Records contained in a dataset
* * *
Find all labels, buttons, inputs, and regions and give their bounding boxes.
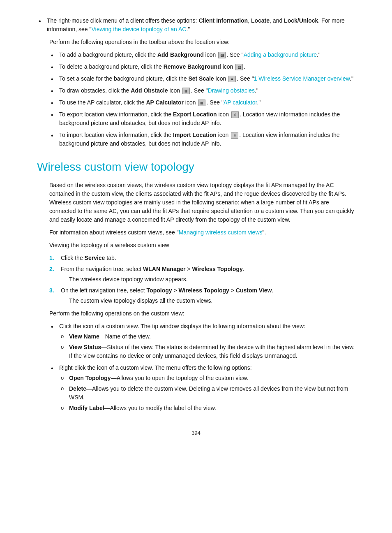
op-item-2: To delete a background picture, click th… <box>49 63 355 71</box>
custom-ops-list: Click the icon of a custom view. The tip… <box>37 322 355 412</box>
op-text-2: To delete a background picture, click th… <box>59 63 245 70</box>
add-background-icon: 🖼 <box>218 52 226 58</box>
link-drawing-obstacles[interactable]: Drawing obstacles <box>208 87 255 94</box>
link-topology-ac[interactable]: Viewing the device topology of an AC <box>91 26 186 32</box>
step-1-num: 1. <box>49 254 54 262</box>
step-1-text: Click the Service tab. <box>61 255 116 261</box>
section-heading-wireless: Wireless custom view topology <box>37 160 355 174</box>
step-2-num: 2. <box>49 265 54 273</box>
step-2-text: From the navigation tree, select WLAN Ma… <box>61 266 244 272</box>
remove-background-icon: 🖼 <box>235 64 243 70</box>
custom-op-1: Click the icon of a custom view. The tip… <box>49 322 355 360</box>
wireless-paragraph-2: For information about wireless custom vi… <box>37 228 355 237</box>
bullet-item-1: The right-mouse click menu of a client o… <box>37 16 355 34</box>
step-3-num: 3. <box>49 286 54 295</box>
bullet-text-1: The right-mouse click menu of a client o… <box>47 17 345 32</box>
viewing-topology-text: Viewing the topology of a wireless custo… <box>37 241 355 250</box>
steps-list: 1. Click the Service tab. 2. From the na… <box>37 254 355 305</box>
top-bullets: The right-mouse click menu of a client o… <box>37 16 355 34</box>
custom-op-1-sub-1: View Name—Name of the view. <box>59 332 355 341</box>
step-3: 3. On the left navigation tree, select T… <box>49 286 355 305</box>
step-3-sub: The custom view topology displays all th… <box>61 297 355 305</box>
op-text-1: To add a background picture, click the A… <box>59 51 321 58</box>
step-3-text: On the left navigation tree, select Topo… <box>61 287 273 294</box>
custom-op-1-sub-2: View Status—Status of the view. The stat… <box>59 343 355 360</box>
custom-op-2-text: Right-click the icon of a custom view. T… <box>59 364 252 371</box>
step-1: 1. Click the Service tab. <box>49 254 355 262</box>
step-2-sub: The wireless device topology window appe… <box>61 275 355 284</box>
custom-op-1-text: Click the icon of a custom view. The tip… <box>59 323 305 329</box>
op-text-5: To use the AP calculator, click the AP C… <box>59 99 261 106</box>
op-text-7: To import location view information, cli… <box>59 132 340 147</box>
op-item-7: To import location view information, cli… <box>49 131 355 148</box>
perform-text: Perform the following operations in the … <box>37 38 355 46</box>
custom-op-1-subitems: View Name—Name of the view. View Status—… <box>59 332 355 360</box>
perform-custom-text: Perform the following operations on the … <box>37 309 355 318</box>
op-item-6: To export location view information, cli… <box>49 110 355 127</box>
op-text-4: To draw obstacles, click the Add Obstacl… <box>59 87 258 94</box>
op-item-4: To draw obstacles, click the Add Obstacl… <box>49 86 355 95</box>
step-2: 2. From the navigation tree, select WLAN… <box>49 265 355 284</box>
op-text-3: To set a scale for the background pictur… <box>59 75 353 82</box>
custom-op-2-subitems: Open Topology—Allows you to open the top… <box>59 374 355 412</box>
custom-op-2: Right-click the icon of a custom view. T… <box>49 364 355 412</box>
op-text-6: To export location view information, cli… <box>59 111 340 126</box>
link-managing-custom-views[interactable]: Managing wireless custom views <box>179 229 263 236</box>
custom-op-2-sub-1: Open Topology—Allows you to open the top… <box>59 374 355 382</box>
op-item-3: To set a scale for the background pictur… <box>49 74 355 83</box>
wireless-paragraph-1: Based on the wireless custom views, the … <box>37 181 355 224</box>
link-add-bg[interactable]: Adding a background picture <box>244 51 317 58</box>
op-item-1: To add a background picture, click the A… <box>49 51 355 59</box>
import-location-icon: ⎘ <box>231 132 238 139</box>
ap-calculator-icon: ▦ <box>198 100 205 106</box>
page-number: 394 <box>37 429 355 437</box>
custom-op-2-sub-2: Delete—Allows you to delete the custom v… <box>59 385 355 402</box>
op-item-5: To use the AP calculator, click the AP C… <box>49 98 355 107</box>
operations-list: To add a background picture, click the A… <box>37 51 355 148</box>
page-container: The right-mouse click menu of a client o… <box>0 0 392 533</box>
custom-op-2-sub-3: Modify Label—Allows you to modify the la… <box>59 404 355 412</box>
set-scale-icon: ■ <box>228 76 236 82</box>
export-location-icon: ⎙ <box>231 111 239 118</box>
add-obstacle-icon: ▦ <box>182 88 190 94</box>
link-wsm-overview[interactable]: 1 Wireless Service Manager overview <box>254 75 350 82</box>
link-ap-calculator[interactable]: AP calculator <box>224 99 257 106</box>
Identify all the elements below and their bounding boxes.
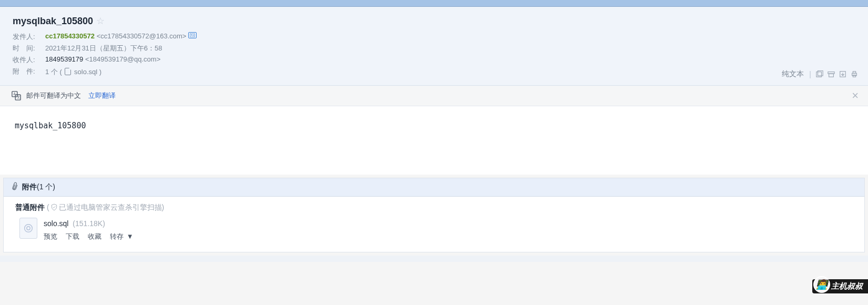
attachment-section: 附件 (1 个) 普通附件 (已通过电脑管家云查杀引擎扫描) solo.sql … <box>3 178 865 252</box>
footer-spacer <box>0 256 868 262</box>
attachment-scan-row: 普通附件 (已通过电脑管家云查杀引擎扫描) <box>4 197 864 216</box>
body-text: mysqlbak_105800 <box>15 121 86 130</box>
archive-icon[interactable] <box>827 70 835 78</box>
email-body: mysqlbak_105800 <box>0 106 868 175</box>
attachment-close-paren: ) <box>99 68 101 76</box>
svg-rect-0 <box>190 34 195 37</box>
attachment-header: 附件 (1 个) <box>4 178 864 197</box>
time-label: 时 间: <box>13 44 45 53</box>
svg-point-17 <box>27 227 30 230</box>
svg-point-1 <box>191 34 192 35</box>
attachment-inline-row: 附 件: 1 个 ( solo.sql ) <box>13 67 855 77</box>
recipient-label: 收件人: <box>13 55 45 65</box>
time-value: 2021年12月31日（星期五）下午6：58 <box>45 44 162 53</box>
translate-bar: A文 邮件可翻译为中文 立即翻译 × <box>0 86 868 106</box>
star-icon[interactable]: ☆ <box>96 15 105 27</box>
svg-rect-10 <box>853 72 855 74</box>
top-toolbar-strip <box>0 0 868 7</box>
sender-address: <cc17854330572@163.com> <box>97 32 187 42</box>
shield-icon <box>50 204 58 211</box>
svg-rect-2 <box>192 35 194 35</box>
recipient-row: 收件人: 1849539179 <1849539179@qq.com> <box>13 55 855 65</box>
recipient-name[interactable]: 1849539179 <box>45 55 83 65</box>
preview-button[interactable]: 预览 <box>44 232 57 240</box>
email-header: mysqlbak_105800 ☆ 发件人: cc17854330572 <cc… <box>0 7 868 86</box>
svg-point-16 <box>25 225 33 232</box>
translate-icon: A文 <box>12 91 21 100</box>
header-tools: 纯文本 | <box>782 69 859 79</box>
translate-link[interactable]: 立即翻译 <box>88 91 116 100</box>
scan-text: 已通过电脑管家云查杀引擎扫描 <box>59 203 162 211</box>
file-meta: solo.sql (151.18K) 预览 下载 收藏 转存▼ <box>44 218 146 242</box>
svg-rect-7 <box>829 74 834 77</box>
normal-attachment-label: 普通附件 <box>15 203 45 211</box>
email-subject: mysqlbak_105800 <box>13 16 93 27</box>
svg-rect-3 <box>192 36 194 36</box>
translate-message: 邮件可翻译为中文 <box>26 91 81 100</box>
svg-rect-5 <box>818 70 823 76</box>
svg-text:文: 文 <box>17 95 20 99</box>
transfer-button[interactable]: 转存▼ <box>110 232 140 240</box>
vcard-icon[interactable] <box>188 32 197 38</box>
sender-label: 发件人: <box>13 32 45 42</box>
sender-name[interactable]: cc17854330572 <box>45 32 95 42</box>
export-icon[interactable] <box>839 70 847 78</box>
attachment-count: (1 个) <box>37 182 55 192</box>
favorite-button[interactable]: 收藏 <box>88 232 101 240</box>
attachment-label: 附 件: <box>13 67 45 77</box>
chevron-down-icon: ▼ <box>127 232 134 240</box>
attachment-item: solo.sql (151.18K) 预览 下载 收藏 转存▼ <box>4 216 864 252</box>
recipient-address: <1849539179@qq.com> <box>85 55 160 65</box>
subject-row: mysqlbak_105800 ☆ <box>13 15 855 27</box>
close-icon[interactable]: × <box>852 89 859 103</box>
sender-row: 发件人: cc17854330572 <cc17854330572@163.co… <box>13 32 855 42</box>
paperclip-icon <box>9 181 21 194</box>
download-button[interactable]: 下载 <box>66 232 79 240</box>
attachment-count-inline: 1 个 ( <box>45 68 62 76</box>
file-actions: 预览 下载 收藏 转存▼ <box>44 230 146 242</box>
svg-rect-4 <box>816 72 822 77</box>
attachment-title: 附件 <box>22 182 37 192</box>
attachment-name-link[interactable]: solo.sql <box>74 68 97 76</box>
print-icon[interactable] <box>850 70 859 78</box>
new-window-icon[interactable] <box>815 70 824 78</box>
svg-rect-11 <box>853 75 855 77</box>
file-mini-icon <box>65 68 71 75</box>
plaintext-toggle[interactable]: 纯文本 <box>782 69 804 79</box>
file-icon[interactable] <box>19 218 37 239</box>
time-row: 时 间: 2021年12月31日（星期五）下午6：58 <box>13 44 855 53</box>
file-size: (151.18K) <box>73 219 105 228</box>
file-name[interactable]: solo.sql <box>44 219 68 228</box>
* * *
The task calls for all lines in the entries that hold "navigation".

step-2-text: From the navigation tree, select WLAN Ma… <box>61 266 244 272</box>
step-3: 3. On the left navigation tree, select T… <box>49 286 355 305</box>
step-3-text: On the left navigation tree, select Topo… <box>61 287 273 294</box>
step-2: 2. From the navigation tree, select WLAN… <box>49 265 355 284</box>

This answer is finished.